Re: [PATCH] prctl: remove one-shot limitation for changing exe link

From: Eric W. Biederman
Date: Mon Jul 25 2016 - 16:10:05 EST


Cyrill Gorcunov <gorcunov@xxxxxxxxx> writes:

> On Mon, Jul 25, 2016 at 01:21:51PM -0500, Eric W. Biederman wrote:
>> Stanislav Kinsburskiy <skinsbursky@xxxxxxxxxxxxx> writes:
>>
>> > Gentlemen,
>> >
>> > Looks like there are no objections to this patch.
>>
>> There has been objection.
>>
>> The only justification for the change that has been put forward is
>> someone doing a restore lazily. I don't see a reason why you can't call
>> prctl_set_mm_exe_file until you have the file in place instead of a
>> place holder that sounds like a trivial solution to any restore issues.
>>
>> The truth is an unlimited settable exe link is essentially meaningless,
>> as you can't depend on it for anything. One shot seems the best
>> compromise I have seen put forward between the definite
>> checkpoint/restart requirement to set the this value and the general
>> need to have something that makes sense and people can depend on for
>> system management.
>>
>> Also there is a big fat bug in prctl_set_mm_exe_file. It doesn't
>> validate that the new file is a actually mmaped executable. We would
>> definitely need that to be fixed before even considering removing the
>> limit.
>
> Could you please elaborate? We check for inode being executable,
> what else needed?

That the inode is mmaped into the process with executable mappings.

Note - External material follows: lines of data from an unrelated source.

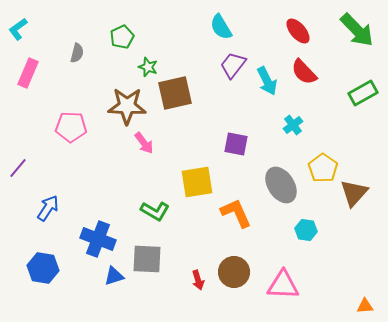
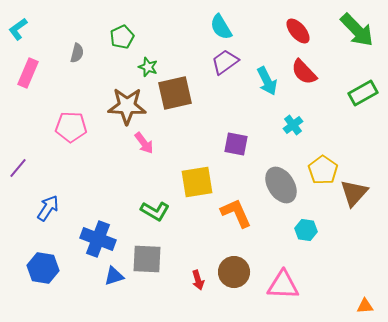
purple trapezoid: moved 8 px left, 3 px up; rotated 16 degrees clockwise
yellow pentagon: moved 2 px down
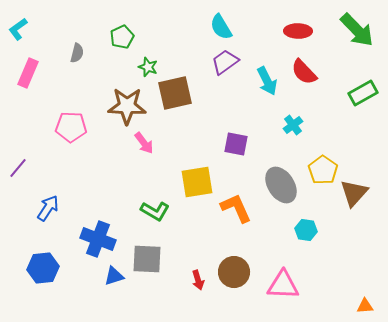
red ellipse: rotated 48 degrees counterclockwise
orange L-shape: moved 5 px up
blue hexagon: rotated 16 degrees counterclockwise
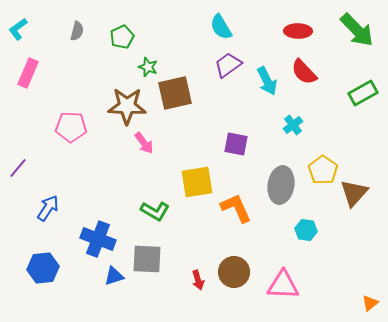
gray semicircle: moved 22 px up
purple trapezoid: moved 3 px right, 3 px down
gray ellipse: rotated 42 degrees clockwise
orange triangle: moved 5 px right, 3 px up; rotated 36 degrees counterclockwise
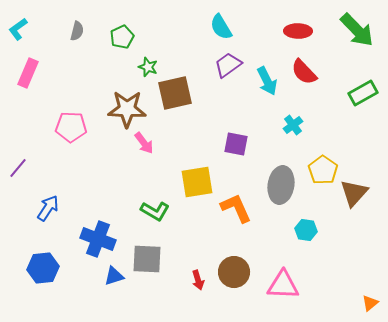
brown star: moved 3 px down
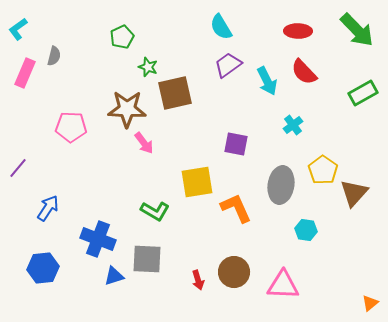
gray semicircle: moved 23 px left, 25 px down
pink rectangle: moved 3 px left
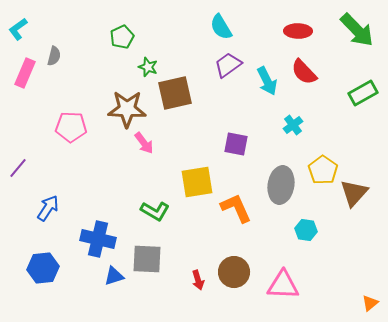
blue cross: rotated 8 degrees counterclockwise
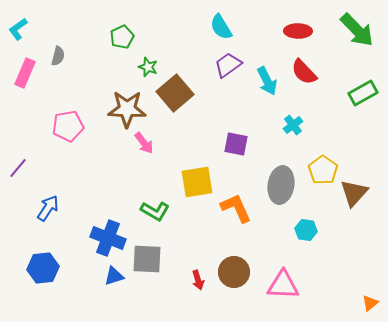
gray semicircle: moved 4 px right
brown square: rotated 27 degrees counterclockwise
pink pentagon: moved 3 px left, 1 px up; rotated 12 degrees counterclockwise
blue cross: moved 10 px right, 1 px up; rotated 8 degrees clockwise
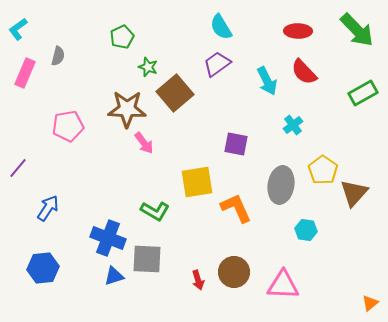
purple trapezoid: moved 11 px left, 1 px up
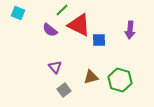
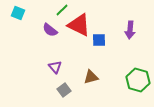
green hexagon: moved 18 px right
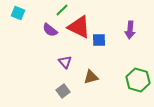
red triangle: moved 2 px down
purple triangle: moved 10 px right, 5 px up
gray square: moved 1 px left, 1 px down
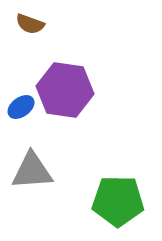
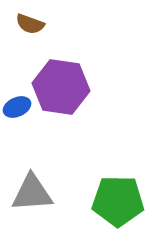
purple hexagon: moved 4 px left, 3 px up
blue ellipse: moved 4 px left; rotated 12 degrees clockwise
gray triangle: moved 22 px down
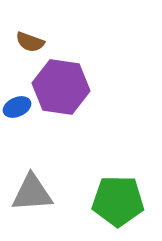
brown semicircle: moved 18 px down
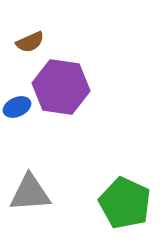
brown semicircle: rotated 44 degrees counterclockwise
gray triangle: moved 2 px left
green pentagon: moved 7 px right, 2 px down; rotated 24 degrees clockwise
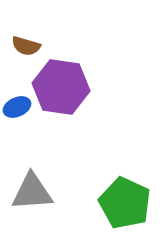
brown semicircle: moved 4 px left, 4 px down; rotated 40 degrees clockwise
gray triangle: moved 2 px right, 1 px up
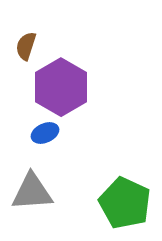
brown semicircle: rotated 92 degrees clockwise
purple hexagon: rotated 22 degrees clockwise
blue ellipse: moved 28 px right, 26 px down
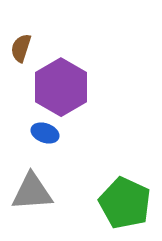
brown semicircle: moved 5 px left, 2 px down
blue ellipse: rotated 44 degrees clockwise
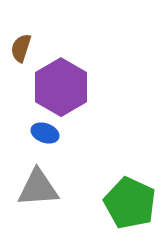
gray triangle: moved 6 px right, 4 px up
green pentagon: moved 5 px right
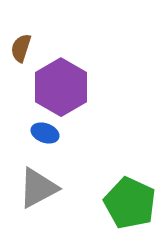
gray triangle: rotated 24 degrees counterclockwise
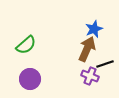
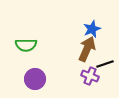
blue star: moved 2 px left
green semicircle: rotated 40 degrees clockwise
purple circle: moved 5 px right
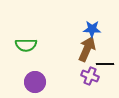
blue star: rotated 24 degrees clockwise
black line: rotated 18 degrees clockwise
purple circle: moved 3 px down
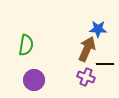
blue star: moved 6 px right
green semicircle: rotated 80 degrees counterclockwise
purple cross: moved 4 px left, 1 px down
purple circle: moved 1 px left, 2 px up
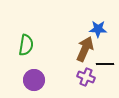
brown arrow: moved 2 px left
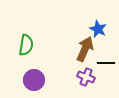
blue star: rotated 24 degrees clockwise
black line: moved 1 px right, 1 px up
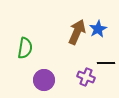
blue star: rotated 18 degrees clockwise
green semicircle: moved 1 px left, 3 px down
brown arrow: moved 8 px left, 17 px up
purple circle: moved 10 px right
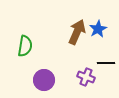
green semicircle: moved 2 px up
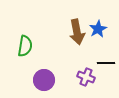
brown arrow: rotated 145 degrees clockwise
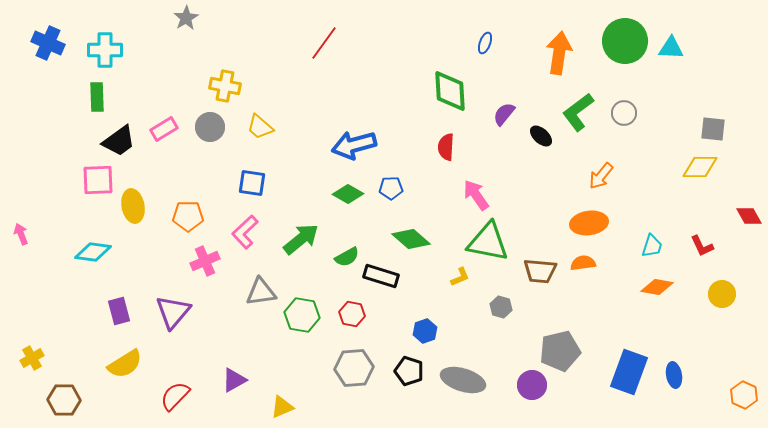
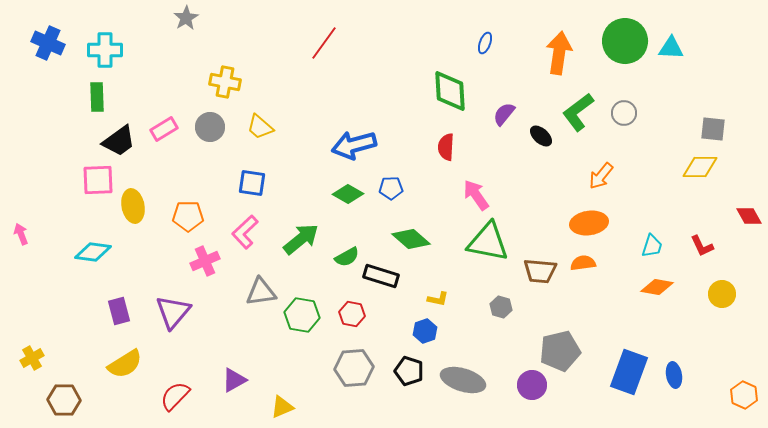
yellow cross at (225, 86): moved 4 px up
yellow L-shape at (460, 277): moved 22 px left, 22 px down; rotated 35 degrees clockwise
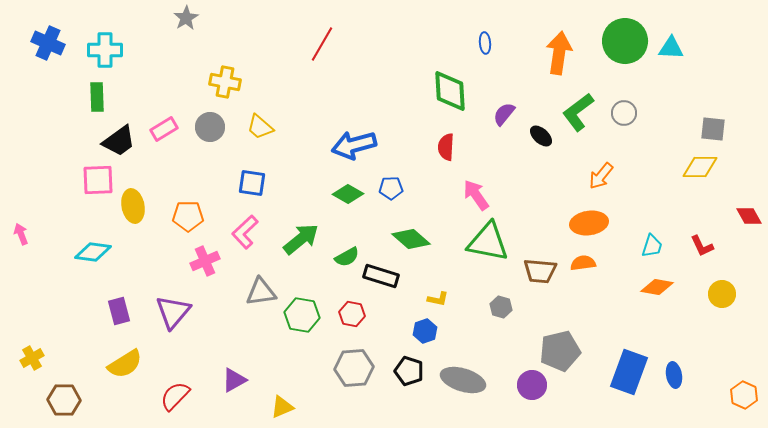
red line at (324, 43): moved 2 px left, 1 px down; rotated 6 degrees counterclockwise
blue ellipse at (485, 43): rotated 25 degrees counterclockwise
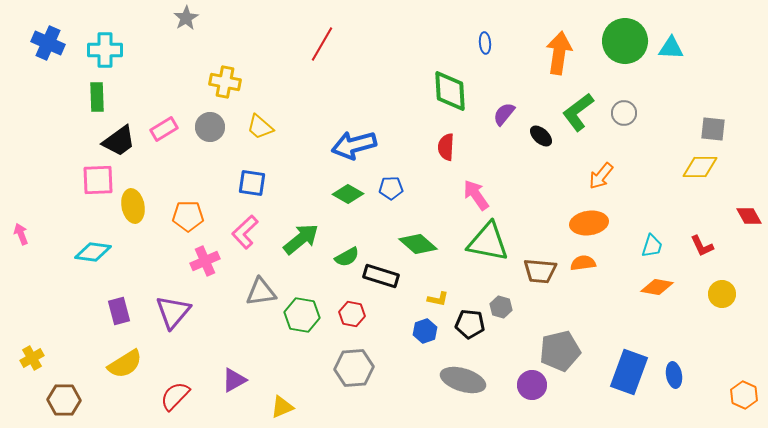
green diamond at (411, 239): moved 7 px right, 5 px down
black pentagon at (409, 371): moved 61 px right, 47 px up; rotated 12 degrees counterclockwise
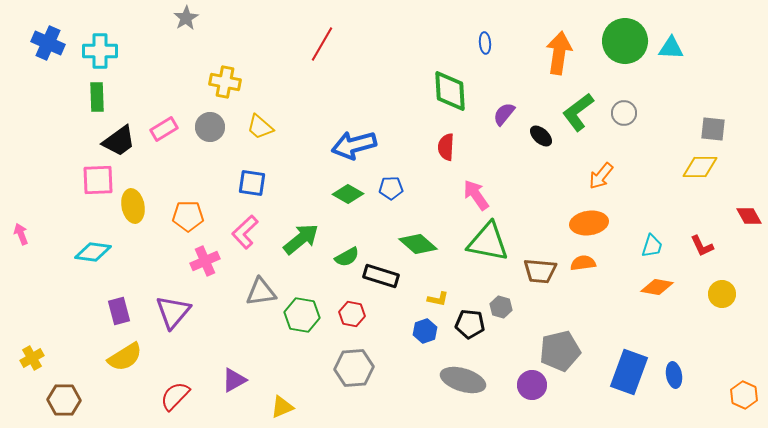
cyan cross at (105, 50): moved 5 px left, 1 px down
yellow semicircle at (125, 364): moved 7 px up
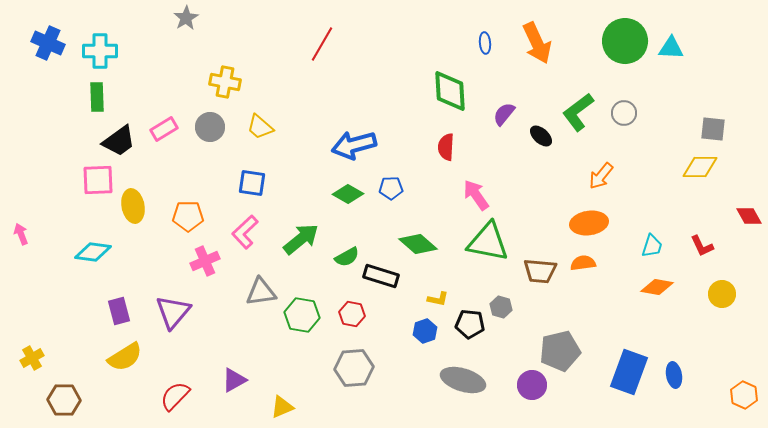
orange arrow at (559, 53): moved 22 px left, 10 px up; rotated 147 degrees clockwise
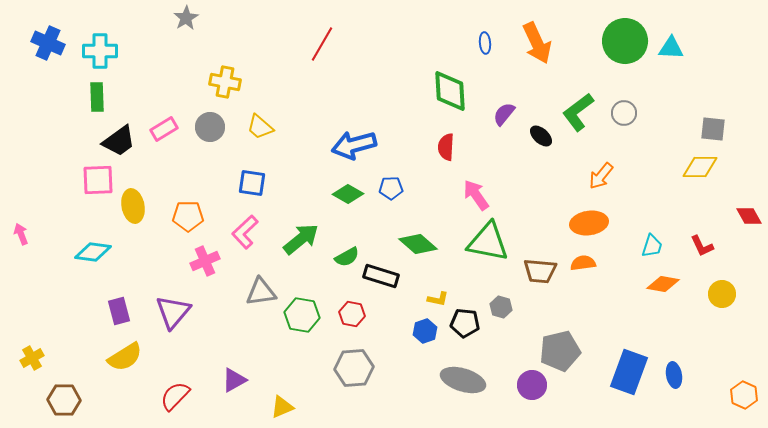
orange diamond at (657, 287): moved 6 px right, 3 px up
black pentagon at (470, 324): moved 5 px left, 1 px up
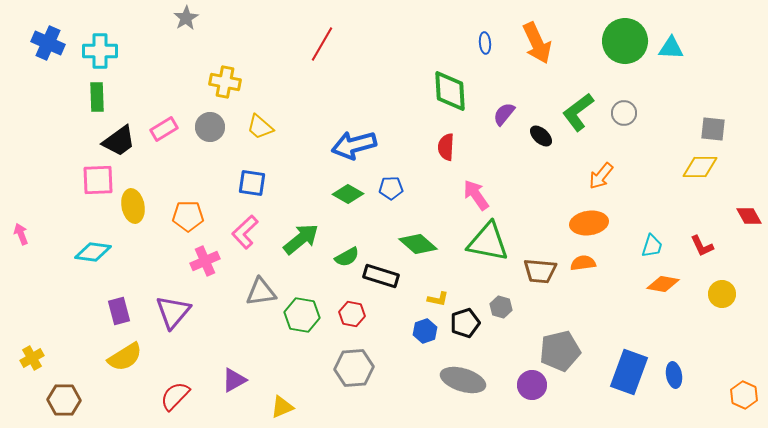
black pentagon at (465, 323): rotated 24 degrees counterclockwise
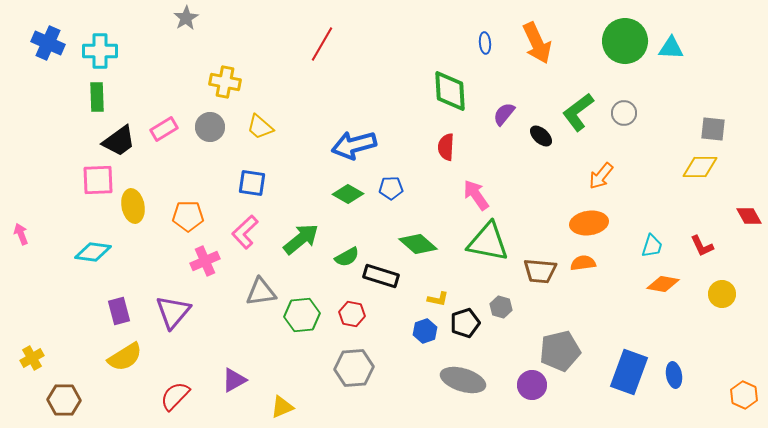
green hexagon at (302, 315): rotated 16 degrees counterclockwise
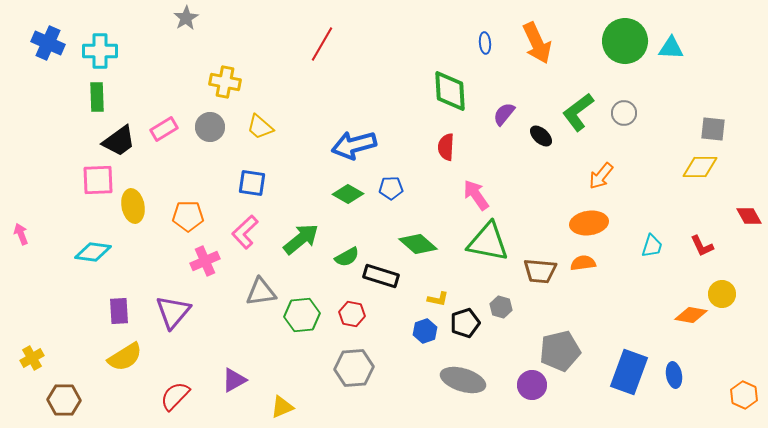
orange diamond at (663, 284): moved 28 px right, 31 px down
purple rectangle at (119, 311): rotated 12 degrees clockwise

Effectively what we check the old mapping for and refuse to remove the old
mm_exe_file if it exists.

I think a reasonable argument can be made that if the file is
executable, and it is mmaped with executable pages that exe_file is not
a complete lie.

Which is the important part. At the end of the day how much can
userspace trust /proc/pid/exe? If we are too lax it is just a random
file descriptor we can not trust at all. At which point there is
exactly no point in preserving it in checkpoint/restart, because nothing
will trust or look at it.

If the only user is checkpoint/restart perhaps it should be only ptrace
that can set this and not the process itself with a prctl. I don't
know. All I know is that we should work on making it a very trustable
value even though in some specific instances we can set it.